For the businesses it does hit, the rate increase is real. But the harder cost to absorb is the instability underneath it. US trade policy has shifted the rules on the same partners multiple times in the past 18 months. Tariff rates that keep moving make it harder to quote, harder to forecast, and harder to commit to anything with a lead time longer than a quarter.
The timing is pointed. ABS national accounts released this week showed net trade already dragging GDP by 0.8 percentage points in the March quarter. Exports fell 1.1%. A new cost layer on US-bound goods lands on an already weak trade position.
For businesses that import US components, the exposure works in reverse. The same tariff instability that hits exporters also makes it difficult for suppliers to lock in pricing on anything sourced from or through the US.

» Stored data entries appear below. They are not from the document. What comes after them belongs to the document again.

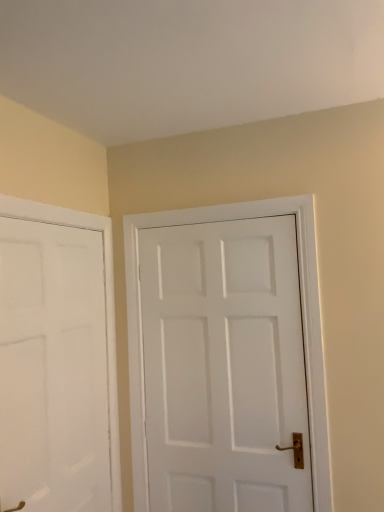 Question: Is white matte door at left, acting as the first door starting from the left, outside white matte door at center, which is the 1th door in right-to-left order?

Choices:
 (A) yes
 (B) no

Answer: (A)

Question: Would you say white matte door at left, acting as the first door starting from the left, contains white matte door at center, which is the 1th door in right-to-left order?

Choices:
 (A) yes
 (B) no

Answer: (B)

Question: Considering the relative sizes of white matte door at left, placed as the 2th door when sorted from right to left, and white matte door at center, which is the 1th door in right-to-left order, in the image provided, is white matte door at left, placed as the 2th door when sorted from right to left, shorter than white matte door at center, which is the 1th door in right-to-left order,?

Choices:
 (A) yes
 (B) no

Answer: (A)

Question: Is white matte door at left, acting as the first door starting from the left, facing away from white matte door at center, which ranks as the 2th door in left-to-right order?

Choices:
 (A) no
 (B) yes

Answer: (A)

Question: Does white matte door at left, placed as the 2th door when sorted from right to left, turn towards white matte door at center, which ranks as the 2th door in left-to-right order?

Choices:
 (A) no
 (B) yes

Answer: (B)

Question: Does white matte door at left, acting as the first door starting from the left, have a lesser width compared to white matte door at center, which is the 1th door in right-to-left order?

Choices:
 (A) yes
 (B) no

Answer: (A)

Question: Is white matte door at center, which is the 1th door in right-to-left order, beside white matte door at left, acting as the first door starting from the left?

Choices:
 (A) no
 (B) yes

Answer: (A)

Question: Does white matte door at center, which is the 1th door in right-to-left order, have a greater height compared to white matte door at left, placed as the 2th door when sorted from right to left?

Choices:
 (A) yes
 (B) no

Answer: (A)

Question: Can you confirm if white matte door at center, which ranks as the 2th door in left-to-right order, is positioned to the right of white matte door at left, placed as the 2th door when sorted from right to left?

Choices:
 (A) yes
 (B) no

Answer: (A)

Question: From the image's perspective, is white matte door at center, which ranks as the 2th door in left-to-right order, under white matte door at left, acting as the first door starting from the left?

Choices:
 (A) yes
 (B) no

Answer: (B)

Question: Can white matte door at left, placed as the 2th door when sorted from right to left, be found inside white matte door at center, which is the 1th door in right-to-left order?

Choices:
 (A) yes
 (B) no

Answer: (B)

Question: Would you say white matte door at center, which ranks as the 2th door in left-to-right order, is outside white matte door at left, placed as the 2th door when sorted from right to left?

Choices:
 (A) no
 (B) yes

Answer: (B)

Question: Is point (1, 315) closer or farther from the camera than point (243, 398)?

Choices:
 (A) closer
 (B) farther

Answer: (A) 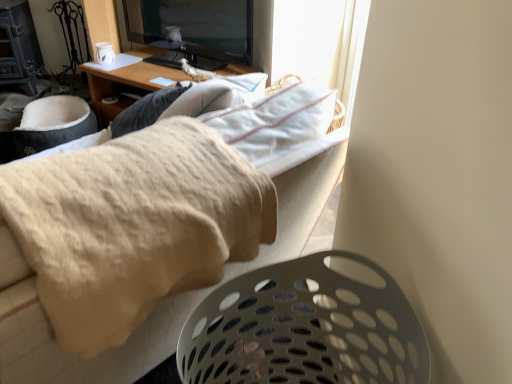 Question: Is wooden desk at upper center bigger than white perforated laundry basket at lower right?

Choices:
 (A) no
 (B) yes

Answer: (B)

Question: Considering the relative sizes of wooden desk at upper center and white perforated laundry basket at lower right in the image provided, is wooden desk at upper center wider than white perforated laundry basket at lower right?

Choices:
 (A) no
 (B) yes

Answer: (B)

Question: Can you see wooden desk at upper center touching white perforated laundry basket at lower right?

Choices:
 (A) yes
 (B) no

Answer: (B)

Question: Is wooden desk at upper center facing away from white perforated laundry basket at lower right?

Choices:
 (A) yes
 (B) no

Answer: (B)

Question: Considering the relative positions of wooden desk at upper center and white perforated laundry basket at lower right in the image provided, is wooden desk at upper center to the right of white perforated laundry basket at lower right from the viewer's perspective?

Choices:
 (A) yes
 (B) no

Answer: (B)

Question: In the image, is white perforated laundry basket at lower right on the left side or the right side of wooden desk at upper center?

Choices:
 (A) right
 (B) left

Answer: (A)

Question: Relative to wooden desk at upper center, is white perforated laundry basket at lower right in front or behind?

Choices:
 (A) behind
 (B) front

Answer: (B)

Question: From the image's perspective, is white perforated laundry basket at lower right positioned above or below wooden desk at upper center?

Choices:
 (A) below
 (B) above

Answer: (A)

Question: Is white perforated laundry basket at lower right bigger or smaller than wooden desk at upper center?

Choices:
 (A) big
 (B) small

Answer: (B)

Question: Considering their positions, is white perforated laundry basket at lower right located in front of or behind beige fabric couch at upper center?

Choices:
 (A) front
 (B) behind

Answer: (B)

Question: From the image's perspective, is white perforated laundry basket at lower right located above or below beige fabric couch at upper center?

Choices:
 (A) above
 (B) below

Answer: (B)

Question: Considering the positions of white perforated laundry basket at lower right and beige fabric couch at upper center in the image, is white perforated laundry basket at lower right bigger or smaller than beige fabric couch at upper center?

Choices:
 (A) big
 (B) small

Answer: (B)

Question: Considering the positions of point (287, 281) and point (284, 196), is point (287, 281) closer or farther from the camera than point (284, 196)?

Choices:
 (A) farther
 (B) closer

Answer: (B)

Question: Is wooden desk at upper center situated inside white perforated laundry basket at lower right or outside?

Choices:
 (A) outside
 (B) inside

Answer: (A)

Question: In the image, is wooden desk at upper center positioned in front of or behind white perforated laundry basket at lower right?

Choices:
 (A) behind
 (B) front

Answer: (A)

If you sell into the US or quote US clients on long-lead projects, review your pricing terms before the 7 July hearing. A 2.5% increase is manageable. A second increase three months later is not, unless your contracts account for it. Consider adding a variable cost clause that covers trade policy changes, the same way construction contracts handle materials escalation.
If your supply chain includes US-sourced components, even indirectly through Australian suppliers, ask whether they expect price movement. Suppliers who absorb tariff costs quietly tend to pass them on eventually, usually at the worst possible time.
If the US is your only export market, this is the practical reminder to diversify. The concentration risk is not the tariff itself. It's that one policy decision in one country can reprice your margins overnight.
This article is general information only and is not financial advice.